If one person can make a difference then Justus Jorgensen’s (1893-1975) contribution to Melbourne’s culture has to be negative. Melbourne’s artist colony at Montsalvat in Eltham by Betty Roland, The Eye of the Beholder, (Hale & Iremonger, 1986).

It is the history of a group of minor Melbourne artist, writers and hangers on, first centred on the painter, Max Meldrum but then the bullying personality of Justus Jorgensen takes over. Justus Jorgensen appears oblivious not just to the rest of the world, to history, to anyone who he does not dominate. “Jorg (Jorgensen) has a radio and listens to the news but does not discuss it. He is more interested in the love-life of his pupils than the fall of France.” (p.181)

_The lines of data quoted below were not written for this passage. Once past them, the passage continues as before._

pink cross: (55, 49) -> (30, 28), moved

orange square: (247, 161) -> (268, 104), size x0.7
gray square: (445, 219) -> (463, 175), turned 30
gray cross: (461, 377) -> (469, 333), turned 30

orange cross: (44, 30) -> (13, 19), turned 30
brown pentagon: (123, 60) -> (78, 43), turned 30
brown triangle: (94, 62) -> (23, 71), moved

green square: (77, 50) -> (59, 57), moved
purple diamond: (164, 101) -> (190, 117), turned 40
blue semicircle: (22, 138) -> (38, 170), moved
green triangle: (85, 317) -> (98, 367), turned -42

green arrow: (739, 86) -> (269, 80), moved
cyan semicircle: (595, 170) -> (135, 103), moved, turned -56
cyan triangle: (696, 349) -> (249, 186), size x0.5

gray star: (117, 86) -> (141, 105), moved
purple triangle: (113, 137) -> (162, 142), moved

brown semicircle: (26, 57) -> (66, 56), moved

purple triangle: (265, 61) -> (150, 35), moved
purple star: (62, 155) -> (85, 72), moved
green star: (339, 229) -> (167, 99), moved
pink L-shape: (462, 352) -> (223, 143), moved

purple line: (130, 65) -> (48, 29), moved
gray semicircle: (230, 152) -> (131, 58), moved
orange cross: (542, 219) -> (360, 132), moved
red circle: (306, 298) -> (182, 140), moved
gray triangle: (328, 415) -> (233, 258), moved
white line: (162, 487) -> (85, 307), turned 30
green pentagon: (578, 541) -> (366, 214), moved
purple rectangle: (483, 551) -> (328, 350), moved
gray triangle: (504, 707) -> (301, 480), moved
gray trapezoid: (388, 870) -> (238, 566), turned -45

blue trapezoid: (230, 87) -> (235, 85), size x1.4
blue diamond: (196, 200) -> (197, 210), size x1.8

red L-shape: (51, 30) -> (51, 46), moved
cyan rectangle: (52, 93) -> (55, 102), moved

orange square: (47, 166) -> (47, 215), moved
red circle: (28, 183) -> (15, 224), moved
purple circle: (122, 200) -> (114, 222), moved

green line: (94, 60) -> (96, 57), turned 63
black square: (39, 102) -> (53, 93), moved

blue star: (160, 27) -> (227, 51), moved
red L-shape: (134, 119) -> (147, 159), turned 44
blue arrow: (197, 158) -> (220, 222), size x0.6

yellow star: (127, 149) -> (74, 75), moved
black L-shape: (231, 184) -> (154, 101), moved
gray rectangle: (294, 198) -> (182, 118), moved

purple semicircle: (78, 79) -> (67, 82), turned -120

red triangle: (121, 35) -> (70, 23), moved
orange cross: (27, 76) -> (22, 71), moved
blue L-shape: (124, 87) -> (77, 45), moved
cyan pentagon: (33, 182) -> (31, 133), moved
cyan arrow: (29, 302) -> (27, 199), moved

Jorgensen, a student of Meldrum, copies both Meldrum’s personality cult and his artistic technique. Both Max Meldrum and Justus Jorgensen are conservative painters hanging on to 19th century tonal techniques. Jorgensen’s vision of an artist’s colony at Montsalvat is equally conservative as is his architecture. The extent that he and his followers archived letters and other documents, sure of their place in history, is unnerving and reminiscent of a cult. And Jorgensen’s ego is recorded in numerous self-portraits.

Montsalvat pseudo-medieval buildings were built with donated labour and money. Jorgensen appears to be a master at toadying to wealthy donors and exploiting his disciples. He appears to be more interested in controlling people than painting. His followers thought him a genius but he avoided contact with anyone who might damage this delusion. I felt no pity for those that he did manipulate, seduce or bully because they wanted it, they wanted someone to order them and give their lives meaning. If Jorgensen hadn’t controlled his or her lives somebody else would have.

Betty Roland is not a historian but one of the small circle that lived at Montsalvat. Her book is full of details of the infidelities and other love affairs of the group but becomes dull with all the details. It also suffers from being both an autobiography and a biography of Justus Jorgensen confusing the narrative. Ultimately the book it isn’t that interesting due to the group’s insularity and conservative artistic vision. It is hard to describe how boring, conservative and parochial this group of would be bohemians were; they were off to the pub at 5pm like everyone else in Melbourne.

(This blog entry is an edited version of two entries published in my old blog, Culture Critic @ Melbourne. My old blog has since been taken down for reasons beyond my control but I thought that this entry was worth republishing.)